Work instructions: Search the data below for the word "pixel" and copy each line that holds it.

[Opening Data to process section]

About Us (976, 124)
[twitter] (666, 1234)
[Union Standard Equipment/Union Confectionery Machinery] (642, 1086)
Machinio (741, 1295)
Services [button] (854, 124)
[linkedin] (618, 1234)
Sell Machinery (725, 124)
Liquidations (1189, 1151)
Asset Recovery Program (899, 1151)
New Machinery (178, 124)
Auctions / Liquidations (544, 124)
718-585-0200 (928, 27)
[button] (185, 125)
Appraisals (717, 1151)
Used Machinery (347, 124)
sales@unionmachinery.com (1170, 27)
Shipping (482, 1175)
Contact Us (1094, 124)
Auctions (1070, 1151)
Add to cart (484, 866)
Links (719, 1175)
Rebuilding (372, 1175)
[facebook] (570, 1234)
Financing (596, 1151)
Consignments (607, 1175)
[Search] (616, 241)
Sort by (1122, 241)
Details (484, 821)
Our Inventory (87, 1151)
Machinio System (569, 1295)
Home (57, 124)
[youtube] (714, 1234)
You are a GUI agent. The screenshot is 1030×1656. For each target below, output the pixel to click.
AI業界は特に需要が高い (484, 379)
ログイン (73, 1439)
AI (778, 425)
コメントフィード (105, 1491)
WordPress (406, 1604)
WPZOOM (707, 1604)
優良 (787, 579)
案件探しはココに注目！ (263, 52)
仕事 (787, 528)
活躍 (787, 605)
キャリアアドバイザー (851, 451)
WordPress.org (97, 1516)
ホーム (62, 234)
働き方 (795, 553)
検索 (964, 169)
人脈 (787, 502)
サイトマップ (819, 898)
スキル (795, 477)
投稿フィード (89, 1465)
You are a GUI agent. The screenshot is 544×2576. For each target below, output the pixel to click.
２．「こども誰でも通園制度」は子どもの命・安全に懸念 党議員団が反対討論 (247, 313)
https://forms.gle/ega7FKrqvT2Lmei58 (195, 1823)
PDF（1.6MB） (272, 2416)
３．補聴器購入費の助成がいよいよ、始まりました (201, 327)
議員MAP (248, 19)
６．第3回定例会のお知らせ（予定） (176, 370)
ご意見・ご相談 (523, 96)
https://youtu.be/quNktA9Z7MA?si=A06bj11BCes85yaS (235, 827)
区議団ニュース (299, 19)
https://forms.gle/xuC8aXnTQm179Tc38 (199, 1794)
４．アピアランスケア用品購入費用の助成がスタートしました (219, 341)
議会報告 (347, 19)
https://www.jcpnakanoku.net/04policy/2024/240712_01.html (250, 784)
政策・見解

[Closing Data to process section]

Exercise response:
You are a GUI agent. The screenshot is 1030×1656. For each target below, output the pixel to click.
You are a GUI agent. The screenshot is 544×2576. For each target below, output the pixel to click.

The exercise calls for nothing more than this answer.